I just had this sent to me I hope it is alright to post

Subject: This is funny and how true it is

When you have to visit a public bathroom, you usually find a line of women, so you smile politely and take your place. Once it's your turn, you check for feet under the stall doors. Every stall is occupied.

Finally, a door opens and you dash in, nearly knocking down the woman leaving the stall.
You get in to find the door won't latch. It doesn't matter, the wait has been so long you are about to wet your pants! The dispenser for the modern "seat covers" (invented by someone's Mom, no doubt) is handy, but empty. You would hang your purse on the door hook, if there was one, but there isn't - so you carefully, but quickly drape it around your neck, (Mom would turn over in her grave if you put it on the FLOOR! ), yank down your pants, and assume " The Stance."
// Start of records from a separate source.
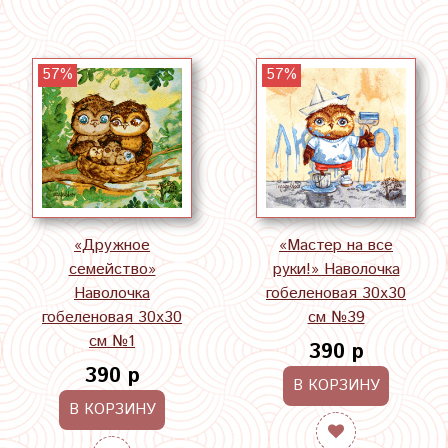
57%
57%
«Дружное
«Мастер на все
семейство»
руки!» Наволочка
Наволочка
гобеленовая 30х30
гобеленовая 30х30
см №39
см №1
390 р
390 р
В КОРЗИНУ
В КОРЗИНУ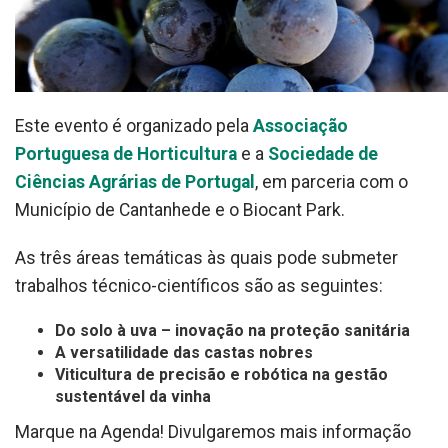
Este evento é organizado pela
Associação
Portuguesa de Horticultura
e a
Sociedade de
Ciências Agrárias de Portugal
, em parceria com o
Município de Cantanhede e o Biocant Park.
As três áreas temáticas às quais pode submeter
trabalhos técnico-científicos são as seguintes:
Do solo à uva – inovação na proteção sanitária
A versatilidade das castas nobres
Viticultura de precisão e robótica na gestão
sustentável da vinha
Marque na Agenda! Divulgaremos mais informação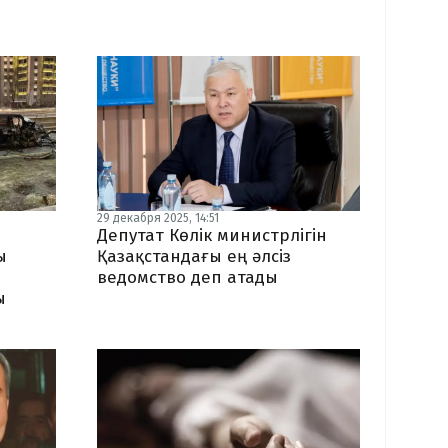
29 декабря 2025, 14:51
Депутат Көлік министрлігін
ы
Қазақстандағы ең әлсіз
ведомство деп атады
ы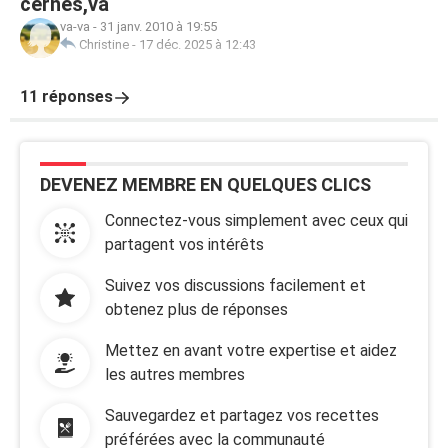
cernes,va
va-va
-
31 janv. 2010 à 19:55
Christine
-
17 déc. 2025 à 12:43
11 réponses
DEVENEZ MEMBRE EN QUELQUES CLICS
Connectez-vous simplement avec ceux qui
partagent vos intérêts
Suivez vos discussions facilement et
obtenez plus de réponses
Mettez en avant votre expertise et aidez
les autres membres
Sauvegardez et partagez vos recettes
préférées avec la communauté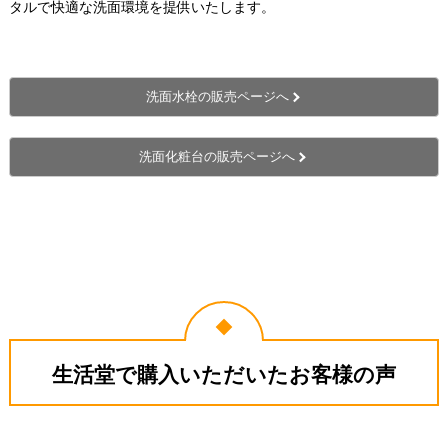
タルで快適な洗面環境を提供いたします。
洗面水栓の販売ページへ
洗面化粧台の販売ページへ
生活堂で購入いただいたお客様の声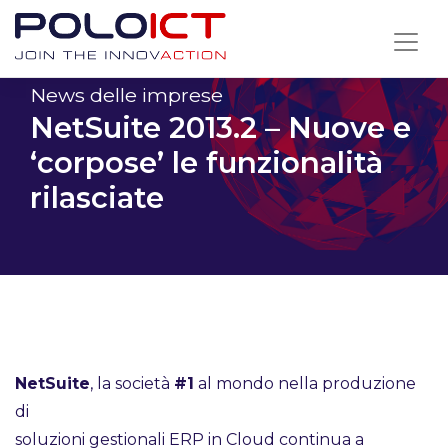
Skip
to
content
News delle imprese
NetSuite 2013.2 – Nuove e
‘corpose’ le funzionalità
rilasciate
NetSuite
, la società
#1
al mondo nella produzione
di
soluzioni gestionali ERP in Cloud continua a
In this position your aging, toneless thigh muscles begin to shake. You'd love to sit down, but you certainly hadn't taken time to wipe the seat or lay toilet paper on it, so you hold "The Stance."

To take your mind off your trembling thighs, you reach for what you discover to be the empty toilet paper dispenser. In your mind, you can hear your mother's voice saying, "Honey, if you had tried to clean the seat, you would have KNOWN there was no toilet paper!" Your thighs shake more.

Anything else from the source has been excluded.